**MATERIAL FOR THE TASK**
^^^^
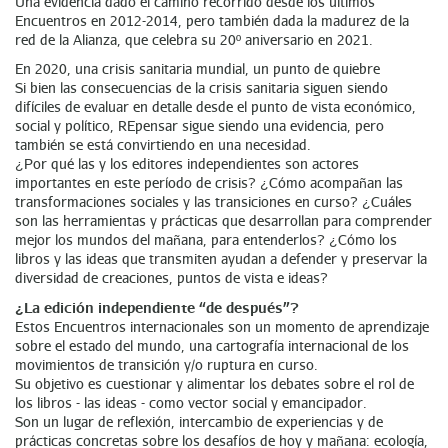
Una evidencia dado el camino recorrido desde los últimos
Encuentros en 2012-2014, pero también dada la madurez de la
red de la Alianza, que celebra su 20º aniversario en 2021.
En 2020, una crisis sanitaria mundial, un punto de quiebre
Si bien las consecuencias de la crisis sanitaria siguen siendo
difíciles de evaluar en detalle desde el punto de vista económico,
social y político, REpensar sigue siendo una evidencia, pero
también se está convirtiendo en una necesidad.
¿Por qué las y los editores independientes son actores
importantes en este período de crisis? ¿Cómo acompañan las
transformaciones sociales y las transiciones en curso? ¿Cuáles
son las herramientas y prácticas que desarrollan para comprender
mejor los mundos del mañana, para entenderlos? ¿Cómo los
libros y las ideas que transmiten ayudan a defender y preservar la
diversidad de creaciones, puntos de vista e ideas?
¿La edición independiente “de después”?
Estos Encuentros internacionales son un momento de aprendizaje
sobre el estado del mundo, una cartografía internacional de los
movimientos de transición y/o ruptura en curso.
Su objetivo es cuestionar y alimentar los debates sobre el rol de
los libros - las ideas - como vector social y emancipador.
Son un lugar de reflexión, intercambio de experiencias y de
prácticas concretas sobre los desafíos de hoy y mañana: ecología,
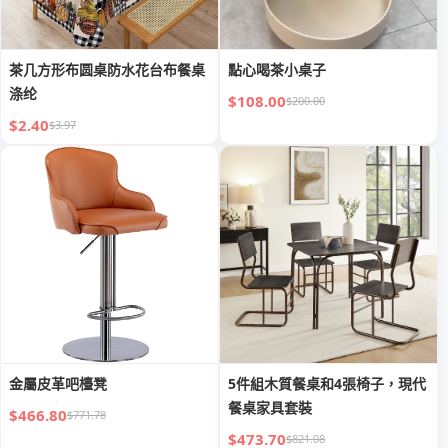
茶几方形布圆桌防水花台布餐桌
點心喝茶小桌子
涤纶
$108.00
$200.00
$2.40
$3.97
金屬皮革吧檯凳
5件組木質餐桌和4張椅子，現代
餐桌家具套裝
$466.80
$771.78
$473.70
$821.08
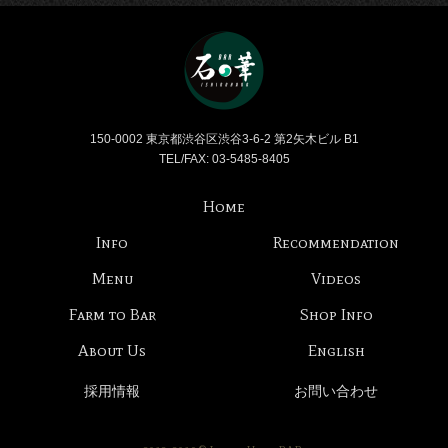
Bar 石の華 -BAR ISHINO
150-0002 東京都渋谷区渋谷3-6-2 第2矢木ビル B1
TEL/FAX: 03-5485-8405
Home
Info
Recommendation
Menu
Videos
Farm to Bar
Shop Info
About Us
English
採用情報
お問い合わせ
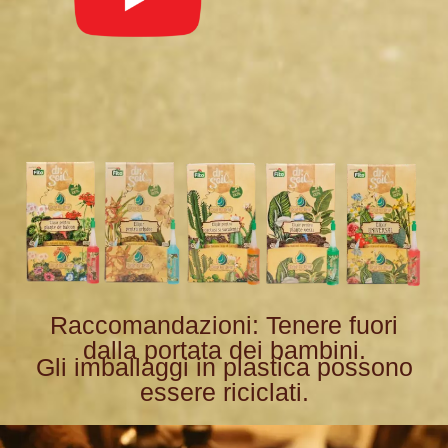
Raccomandazioni: Tenere fuori
dalla portata dei bambini.
Gli imballaggi in plastica possono
essere riciclati.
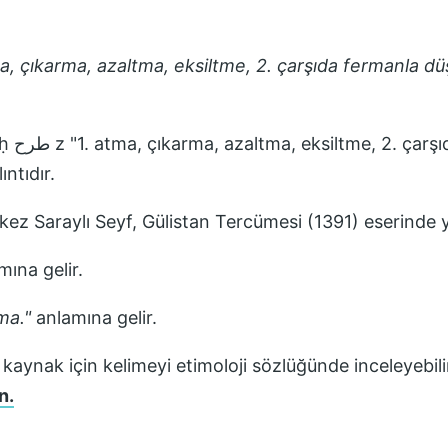
ma, çıkarma, azaltma, eksiltme, 2. çarşıda fermanla dü
 düşük
ntıdır.
k kez
Saraylı Seyf, Gülistan Tercümesi (1391)
eserinde y
ına gelir.
ma.
"
anlamına gelir.
 kaynak için kelimeyi etimoloji sözlüğünde inceleyebili
n.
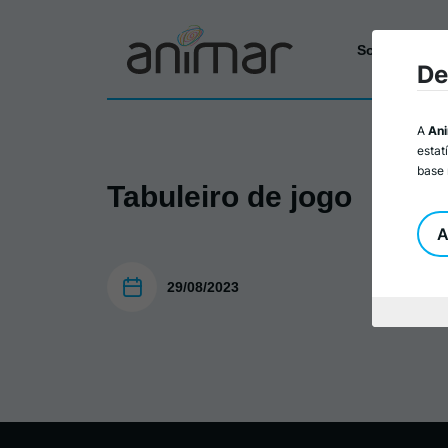
Sobre a Ani
De
A
An
estat
base 
Tabuleiro de jogo
A
29/08/2023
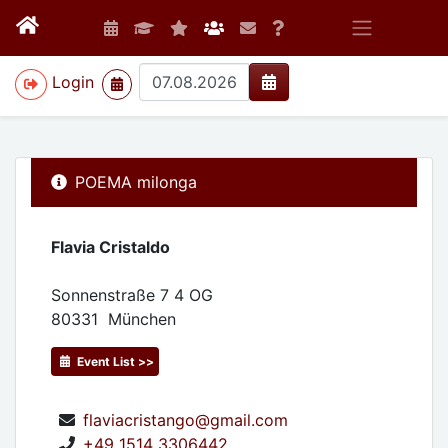
>
Login
POEMA milonga
Flavia Cristaldo
Sonnenstraße 7 4 OG
80331
München
Event List >>
flaviacristango@gmail.com
+49 1514 3306442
^^^^
In the listing above, find each line with the word "crisis" and copy it out.

En 2020, una crisis sanitaria mundial, un punto de quiebre
Si bien las consecuencias de la crisis sanitaria siguen siendo
importantes en este período de crisis? ¿Cómo acompañan las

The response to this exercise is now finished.